Tuesday, August 10, 2010

The Six O'Clock Dilemma

One of the first things people say to me when they discover I'm a chef's wife is: "Oh, so he must cook for you all the time!" It's a logical enough remark, but I always feel a desperate twitch to correct assumptions about the home life of a chef.

Chef Matt does cook, to be sure, but it is not often and is not the luxurious three-course meal that people may imagine. Once a month or so, he'll make a delicious reduction of some kind and ladle it over a sauteed pork chop and cream cheese mashed potatoes, but the reality is that he works five nights a week and is generally not home to cook for us. When he is home, he doesn't necessarily have the desire, or ingredients, to execute a lavish meal for me and our selectively finicky toddler.

That leaves me in the role of "chef du maison." I alternately love and dread this role. I love to employ the skills absorbed while watching my chef work his kitchen magic, particularly when I manage to create a passable cream sauce. I dread it when I must assemble a mildly delicious meal on short notice and a long day, much like, I am sure, thousands of other grown-ups attempting to be grown-ups.

Every day that I am home alone with kids, I open the refrigerator around 6:00 and blankly stare at its contents, willing inspiration to hit. I close the fridge and open the pantry cupboard, calculating an equation of starch + meat + vegetables before closing the cupboard and going back to the fridge in an endless cycle of passivity.

This regular indecision has made me a master of the creative dinner. I can take five random ingredients and a baking dish and thirty minutes, and have at least an edible dish to give my family. I rarely use recipes or ingredients fancier than a box of rigatoni, and as a result, the family of the chef eats not sirloin and crab cakes but sloppy concoctions of whatever we happen to have hiding in the cabinets.

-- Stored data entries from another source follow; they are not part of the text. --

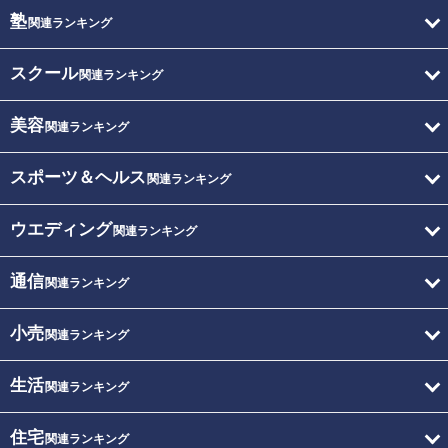
塾
関連ランキング
スクール
関連ランキング
美容
関連ランキング
スポーツ＆ヘルス
関連ランキング
ウエディング
関連ランキング
通信
関連ランキング
小売
関連ランキング
生活
関連ランキング
住宅
関連ランキング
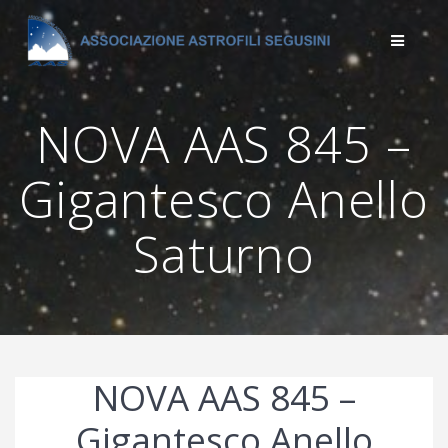
Salta
al
contenuto
NOVA AAS 845 –
Gigantesco Anello
Saturno
NOVA AAS 845 –
Gigantesco Anello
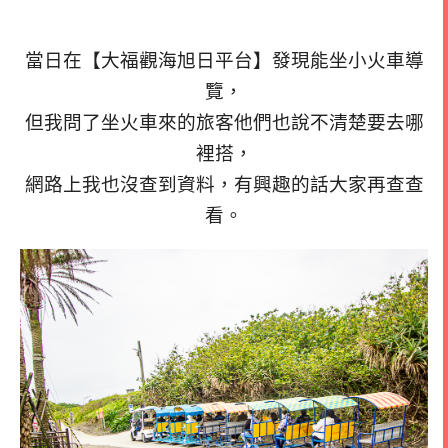
當日在【大福觀海旭日平台】發現能坐小火車導
覽，
但我問了坐火車來的旅客他們也說不清楚要去哪
裡搭，
網路上我也沒查到資料，有興趣的話大家再查查
看。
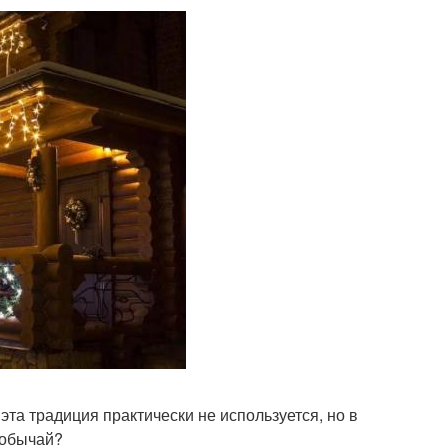
та традиция практически не используется, но в
 обычай?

In an effort to ensure that our kids do not go out into the world thinking that a hot dish is the only possible evening meal, I recently started planning out dinners and shopping accordingly. So far, so good, but I know that my days of the apathetic refrigerator stare are not gone. And in a very strange way, this makes me feel proud, and a little like McGyver. Matt can cook a dish worthy of fine-dining restaurants, but I can scramble together five nights' dinners with nothing but a wooden spoon, a can of soup, and that box of rigatoni.